Fact is there is no independent contemporary corroboration of the Biblical accounts. Indeed the Biblical account is not even self consistent. Although one would have expected the grandest feature of His life was the ability to perform miracles only one of the Canonical texts mentions them.

Despite the remarkable claims as to His abilities, not one single other written word outside the Bible has ever come to light that suggests Jesus even existed. How such a remarkable man would go unnoticed to the wider world suggests he didn't exist.

Given that the miraculous events described are clearly fictional I see no reason not to assume that everything about Jesus is a work of fiction. Clearly the story was constructed with the express purpose of "fulfilling" the Old Testament prophecies.

It written at a time with a convenient historical setting that ensured nobody alive could have been an eye witness to the purported events.
Well remember that the bible is not a single book but a compedium.

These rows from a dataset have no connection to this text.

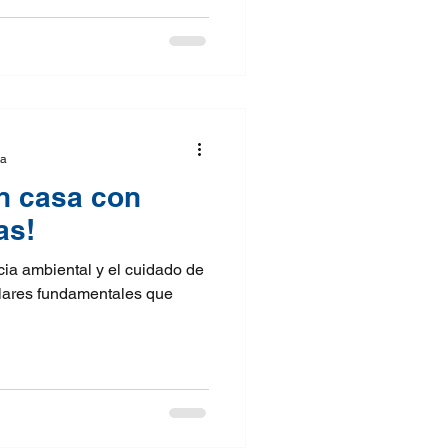
ra
n casa con
as!
cia ambiental y el cuidado de
ilares fundamentales que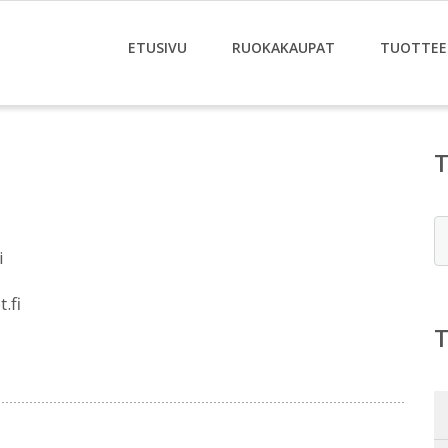
ETUSIVU
RUOKAKAUPAT
TUOTTEE
E
i
.fi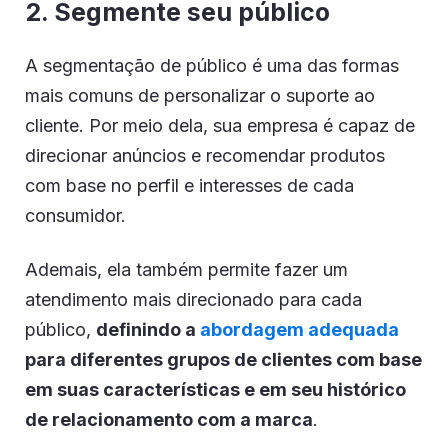
2. Segmente seu público
A segmentação de público é uma das formas
mais comuns de personalizar o suporte ao
cliente. Por meio dela, sua empresa é capaz de
direcionar anúncios e recomendar produtos
com base no perfil e interesses de cada
consumidor.
Ademais, ela também permite fazer um
atendimento mais direcionado para cada
público,
definindo a
abordagem adequada
para diferentes grupos de clientes com base
em suas características e em seu histórico
de relacionamento com a marca
.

the synoptic Gospells of Mathew, Mark and Luke can be compared for consistancy and as you say have some interesting deviations.

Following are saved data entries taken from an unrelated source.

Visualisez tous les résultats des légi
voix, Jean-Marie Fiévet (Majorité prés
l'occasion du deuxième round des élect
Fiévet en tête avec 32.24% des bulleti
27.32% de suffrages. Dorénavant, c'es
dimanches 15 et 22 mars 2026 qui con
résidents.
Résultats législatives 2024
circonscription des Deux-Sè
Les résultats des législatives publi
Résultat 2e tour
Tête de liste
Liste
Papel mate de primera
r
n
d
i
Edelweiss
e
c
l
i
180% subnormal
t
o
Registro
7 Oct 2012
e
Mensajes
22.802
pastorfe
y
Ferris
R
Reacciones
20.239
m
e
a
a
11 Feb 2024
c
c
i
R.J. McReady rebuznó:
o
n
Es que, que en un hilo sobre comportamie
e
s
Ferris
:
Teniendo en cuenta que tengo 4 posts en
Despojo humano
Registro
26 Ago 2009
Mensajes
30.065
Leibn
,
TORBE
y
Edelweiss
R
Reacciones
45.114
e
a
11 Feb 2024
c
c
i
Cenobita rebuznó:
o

There is the near contemporary Jewish Historian Josephus although some of what he is supposed to have written is clearly a very crude later forgerie and the remainder is not very illuminating - but enough to make me believe that Jesus did at least exist.

Thing is we see enough supposed accounts of various miracles - from miraculous statues to raisings from the dead that are not associated with Jesus or even with Christianity.

There's nothing special about the claims for Jesus's miracles

I guess people believe the miracles that support their own religious narrative and reject those that don't.

They are in effect a measure of the faith that followers have in their religious leaders nothing more.
Jno - "second-hand testimony may be presented to a court"? Can I seriously ask when? I always understood that this would be heresay and would be inadmissable.
I'm with Jake here. I don't think for a moment that Jesus was who he was purported to have been - either by the Christians or the Muslims - but I think he existed.
ps. I don't think there is any doubt whatsoever that the 'evidence' would be deemed inadmissible in any court of law in this country.
Sorry to be a bore, jno, but ...what second-hand testimony? What first-hand testimony is quoted by whom?